LR: The answer is 'Yes, of course." Will it happen? The answer is "No."
When you say "the industry" primarily, in the past, it meant the record companies, because they were the ones who signed the artist and the ones who, if successful, would make money from this thing. But record companies don’t spend money on anything unless there is a direct return on their investment — right now, this quarter. And that's a big problem within the music industry. And that's why it's declining so quickly.
FG: Wasn't it always like this? There was a time when companies were owned and driven by personalities and their tastes - the Erteguns, Alfred Lion and Francis Wolff, Bob Thiele. Was it different then? How did it change?
LR: This [industry] was once run by entrepreneurs who loved the music, loved the artists, and would invest in an artist and stick with him year in and year out and build that artist. When this industry got to be bigger and bigger and bigger and was consolidated, these public corporations bought up all the other record labels and had MBAs running them. And these guys would be looking at quarterly results, the stock price and have all the pressure of the market. The last thing they were concerned about is what it's all about: the music. And if you are not really concerned about the music and all you care is the quarterly result, why would you ever educate anybody to develop an audience in the future? You might not be running that company two years from now.
FG: It's clear how that might affect artistic decisions, but was the approach so short-term across the board, even with business decisions?
LR: Let me give you another example: When CDs came in, the record industry didn’t want to spend any money on CDs. I was there. As an entrepreneur I saw a great opportunity. But the record companies said: "Look, I have all these pressing companies, all the retailers have all their shelves in 12 inch high bins, who needs to have a CD? That's 5 inches, we have to redo the stores and I have to invest millions in a new pressing plant. I don't need this thing." They were not supportive of the CD.
FG: Was there also a concern about the fact that when you are putting out CDs you are putting out masters and the potential consequences of that for your business?
LR: Yes, it's true.

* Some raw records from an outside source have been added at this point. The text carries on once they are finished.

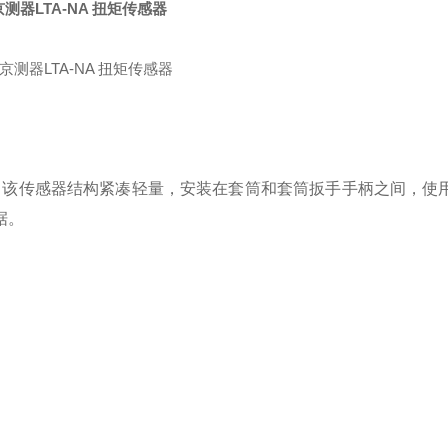
京测器LTA-NA 扭矩传感器
 该传感器结构紧凑轻量，安装在套筒和套筒扳手手柄之间，使
据。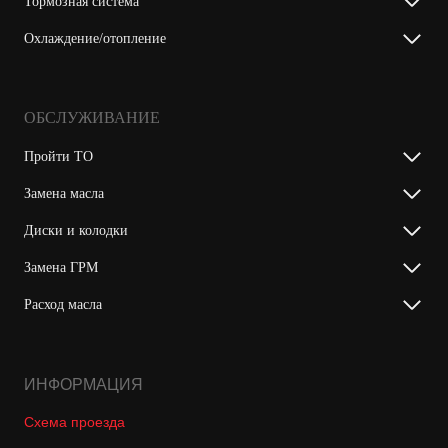
Тормозная система
Охлаждение/отопление
ОБСЛУЖИВАНИЕ
Пройти ТО
Замена масла
Диски и колодки
Замена ГРМ
Расход масла
ИНФОРМАЦИЯ
Схема проезда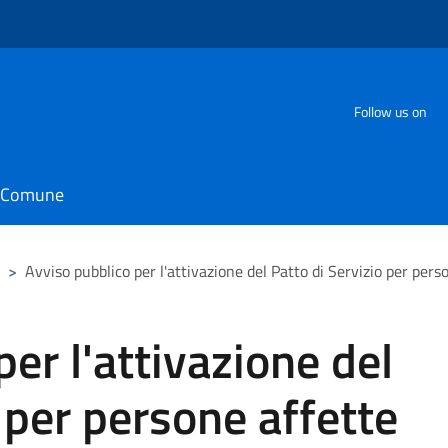
Follow us on
il Comune
>
Avviso pubblico per l'attivazione del Patto di Servizio per perso
er l'attivazione del
 per persone affette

Technology is going to change the whole fundamentals of your business, but you are not going to stop it, that's the point, so get with it. There is no choice. Technology is going in one direction, consumers are going in that direction and you are a total ass if you are trying to stop it. But that's what they tried to do. And you can see what happened: they killed themselves. So when I think about where the opportunities are in music and what has to happen, the so-called record companies are not even in the picture.
FG: And then we went past CDs, past physical distribution and began dealing with downloads. Was the lesson learned?.

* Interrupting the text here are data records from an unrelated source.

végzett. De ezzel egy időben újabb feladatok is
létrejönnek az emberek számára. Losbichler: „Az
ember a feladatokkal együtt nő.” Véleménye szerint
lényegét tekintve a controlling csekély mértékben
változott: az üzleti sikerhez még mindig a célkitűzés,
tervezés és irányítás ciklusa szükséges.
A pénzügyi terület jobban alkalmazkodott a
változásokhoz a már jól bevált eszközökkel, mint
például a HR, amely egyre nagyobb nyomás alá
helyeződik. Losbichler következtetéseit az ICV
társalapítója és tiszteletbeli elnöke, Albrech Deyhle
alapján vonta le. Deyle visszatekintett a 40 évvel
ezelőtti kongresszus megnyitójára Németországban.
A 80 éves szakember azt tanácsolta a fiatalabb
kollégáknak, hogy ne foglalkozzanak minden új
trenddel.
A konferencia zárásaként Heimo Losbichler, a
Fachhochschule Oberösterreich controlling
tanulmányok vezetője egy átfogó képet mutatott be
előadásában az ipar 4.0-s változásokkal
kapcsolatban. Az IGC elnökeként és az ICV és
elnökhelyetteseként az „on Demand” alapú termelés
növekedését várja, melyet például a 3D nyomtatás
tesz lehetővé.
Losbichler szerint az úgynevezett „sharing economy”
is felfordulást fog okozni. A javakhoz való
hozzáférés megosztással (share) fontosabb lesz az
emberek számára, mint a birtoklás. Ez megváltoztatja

LR: Same thing when it came to the idea of buying and distributing music electronically. They were totally against it. And I started another company N2K in which the whole idea was to sell music electronically and move in the direction I felt technology was going. And they tried to actually stop that from happening. The reality is that you can't defy gravity. It's idiotic. You won't stop technology or progress. It's that simple. No matter what you think, it doesn't make any difference.

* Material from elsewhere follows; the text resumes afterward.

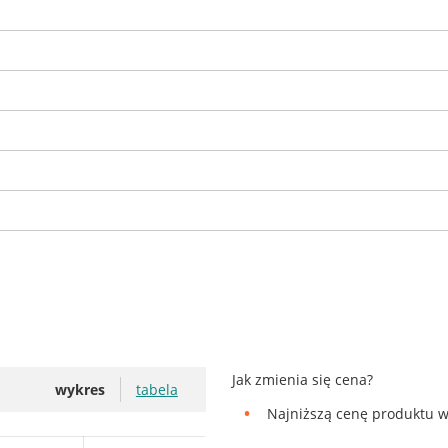
Jak zmienia się cena?
wykres
tabela
Najniższą cenę produktu w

FG: So then what is the new paradigm, the new model?
LR: I'm exploring that from an entrepreneurial point of view. The performing arts centers can be part of that new model. I think NPR is part of that model. I think you have to figure out who is the consumer for this kind of product, where they aggregate, how do you get the music to them, and how do they get exposed to it. And when they are, if it's good, they'll start taking to it.